The U.S. Department of Agriculture’s Food Safety and Inspection Service (USDA’s FSIS) has developed an innovative method for beef muscle samples that uses modern chemistry instrumentation for quantifying chemical residues.
On October 1, 2023, the FSIS laboratory system intends to implement the new quantitative method for veterinary drug residue analysis in bovine muscle samples, titled, “Quantitation of Animal Drug Residues by High-Resolution, Accurate-Mass Liquid Chromatography Mass Spectrometry (HRAM LC-MS)” (CLG-MRQ1). Benefits of the method include the abilities to:
- Quantitate multiple veterinary drug residue amounts simultaneously in a single analysis with high mass accuracy
- Quantitate several veterinary drugs that were previously difficult to measure
- Archive several single analyte or specific drug class quantitation methods that use older technology
- Archive traditional residue bioassay for several analytes
- Align detection limits with established drug residue tolerances
- Decrease time to result for presumptive positive residues.

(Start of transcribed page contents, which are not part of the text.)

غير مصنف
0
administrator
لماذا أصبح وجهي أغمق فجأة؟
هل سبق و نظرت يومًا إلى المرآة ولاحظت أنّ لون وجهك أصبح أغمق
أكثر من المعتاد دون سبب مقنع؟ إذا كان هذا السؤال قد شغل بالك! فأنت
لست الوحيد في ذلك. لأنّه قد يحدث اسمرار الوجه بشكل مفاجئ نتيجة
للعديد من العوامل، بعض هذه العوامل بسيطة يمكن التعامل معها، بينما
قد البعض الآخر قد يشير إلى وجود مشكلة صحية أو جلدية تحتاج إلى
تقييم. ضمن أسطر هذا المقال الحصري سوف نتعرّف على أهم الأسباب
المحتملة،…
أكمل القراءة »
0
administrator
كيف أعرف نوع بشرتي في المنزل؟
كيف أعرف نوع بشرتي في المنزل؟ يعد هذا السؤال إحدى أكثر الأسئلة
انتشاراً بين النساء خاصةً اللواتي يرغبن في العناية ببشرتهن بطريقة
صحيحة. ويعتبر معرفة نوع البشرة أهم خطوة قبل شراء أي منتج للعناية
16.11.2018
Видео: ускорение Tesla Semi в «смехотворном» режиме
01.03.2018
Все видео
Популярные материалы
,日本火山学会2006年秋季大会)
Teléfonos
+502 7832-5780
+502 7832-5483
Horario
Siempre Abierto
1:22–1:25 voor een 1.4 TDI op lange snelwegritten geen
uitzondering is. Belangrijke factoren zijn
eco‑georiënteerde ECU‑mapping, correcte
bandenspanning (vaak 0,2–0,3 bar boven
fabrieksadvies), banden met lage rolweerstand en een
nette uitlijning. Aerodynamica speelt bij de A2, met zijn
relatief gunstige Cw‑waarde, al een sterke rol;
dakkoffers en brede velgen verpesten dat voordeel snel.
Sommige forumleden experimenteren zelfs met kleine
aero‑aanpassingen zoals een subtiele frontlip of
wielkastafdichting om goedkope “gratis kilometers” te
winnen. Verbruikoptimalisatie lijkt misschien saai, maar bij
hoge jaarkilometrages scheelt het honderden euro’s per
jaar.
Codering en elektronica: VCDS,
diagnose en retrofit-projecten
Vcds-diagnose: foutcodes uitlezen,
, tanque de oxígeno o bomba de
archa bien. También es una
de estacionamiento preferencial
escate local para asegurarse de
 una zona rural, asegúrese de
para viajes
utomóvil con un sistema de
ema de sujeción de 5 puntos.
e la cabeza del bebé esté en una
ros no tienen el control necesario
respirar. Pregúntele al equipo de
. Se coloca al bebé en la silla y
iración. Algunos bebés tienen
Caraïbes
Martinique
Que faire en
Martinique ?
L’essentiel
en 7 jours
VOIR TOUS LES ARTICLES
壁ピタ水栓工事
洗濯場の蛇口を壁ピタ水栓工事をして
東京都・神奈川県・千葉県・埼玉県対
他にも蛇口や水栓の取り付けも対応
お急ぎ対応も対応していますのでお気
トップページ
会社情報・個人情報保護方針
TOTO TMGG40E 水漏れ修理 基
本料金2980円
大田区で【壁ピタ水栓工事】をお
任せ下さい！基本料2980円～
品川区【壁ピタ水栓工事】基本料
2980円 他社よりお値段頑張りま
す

Additionally, FSIS recently updated three methods to the new Chemical Laboratory Guidebook format: Quantitation of Salt (CLG-SLT); Quantitation of Fat (CLG-FAT); and Screening, Quantitation, and Confirmation of Beta-Agonists by UHPLC-MS-MS (CLG-AGON1). FSIS aims to improve accessibility and provide clarity for users by reformatting the methods. The methods now have flow charts to show the basic steps of analysis from sample receipt to results reporting.
The new and updated methods are to be posted no later than September 30, 2023, to the Chemical Laboratory Guidebook page of the FSIS website.